Baseball represents life in so many ways.  Just as spring represents new life in nature, the same holds true for your favorite team, allowing for the wounds of last year to heal while providing the excitement of annual rebirth; with trades, free agency, and prospects finally having an opportunity to come into bloom.

I have learned more lessons in my life from the game of baseball than from just about anything else.   Baseball has given me so much and will continue to do so.

People who get baseball get that statement. Baseball is different than any other game on the planet.

No other sport provides the combination of history, passion, physical skill, and mental toughness of baseball.  Nothing comes close.

More than 70 percent of Americans can tell you who Babe Ruth was and he has not played the game in 80 years.  How many of you can name a single pro athlete from another sport in 1935?  How many of you can even name the President of the United States from that same year?

Baseball is different.

There is a connection that can be found in baseball that exists nowhere else in the world and in comes from a combination of all those things.  There is a difference between an athlete and a baseball player.  Sure, there are some great athletes on baseball fields, but by no means do all athletes have the capacity to become a baseball player. 

The difference is more than just hand-eye coordination.

America’s pastime is a thinking game; guessing pitches, game situations, base coverages, pick off plays, sacrifices, stolen bases, the list is nearly endless, with each element requiring an independent thought process.

This part of the game is passed down from one generation to the next; from fathers to sons, from brother to brother, from coach to player, forming bonds not only to each other, but also to the game itself.

This is why something as simple as a catch with Dad can become one of the great memories of childhood; there is a different aspect to the game that people who have never played just don’t understand.

Things that happened on the field prepared me for life’s successes and failures.  Learning that a team is no better than their weakest player prepared me to join the workforce. Working as a coach taught me how to teach in the classroom. The trials and tribulations of being a teammate prepared me for fatherhood.  

Baseball molded me into who I am.

Baseball is different. 

It's not just the feeling of the cool, green grass under your feet.  It's not just the sounds of the game, the chatter coming from each dugout.  It's the relationships you build, not only with your teammates, but with the game itself. 
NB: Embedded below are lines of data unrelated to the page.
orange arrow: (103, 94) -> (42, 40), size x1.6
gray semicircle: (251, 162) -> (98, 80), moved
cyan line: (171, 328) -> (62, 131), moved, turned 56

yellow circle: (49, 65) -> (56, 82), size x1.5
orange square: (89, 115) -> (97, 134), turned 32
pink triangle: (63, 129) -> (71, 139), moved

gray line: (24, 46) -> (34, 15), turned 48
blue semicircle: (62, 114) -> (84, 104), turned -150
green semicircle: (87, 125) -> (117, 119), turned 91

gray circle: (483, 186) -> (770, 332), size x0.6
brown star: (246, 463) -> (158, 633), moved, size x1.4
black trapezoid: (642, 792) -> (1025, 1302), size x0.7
Baseball has been there for me all of my life.  It was there for me when I was struggling to make friends in a new town as a kid. It was there for me when I was struggling to find my place in college.  It was there for me when I lost my job six months before my son was born. 

The Rangers World Series run in 2011 helped me survive my divorce.  The Rangers injury driven collapse of last season parodied my life as the first meaningful relationship since the divorce came to an end. 

Baseball held me together with the loss of my grandmother earlier this year.  My family received flowers from the baseball team, the athletic department, the school administration, and the school itself.  Four different arrangements, all through relationships formed by baseball. 

As we stood to receive guests in the funeral home, I looked up to see familiar faces from baseball.  Players, both current and former, coaches, school administration, and even a kid I had cut from the team.  Baseball was there. 

Baseball has helped shape who I am as a man, teaching me how to work for what I want, how to appropriately handle success and failure, and even helping to mold how I parent. 

Today baseball provides its annual fresh start and new beginning, symbolizing so much that is right with the world. 

It's opening day.  Welcome back, baseball.  I missed you. 

As we embrace opening day, enjoy the hope that is provided by the new season, understanding the fact that every team, if only for that one day, is even in the standings. 

We are hours away from baseball’s 2015 new beginning.

Are you ready for it? How will it mold you?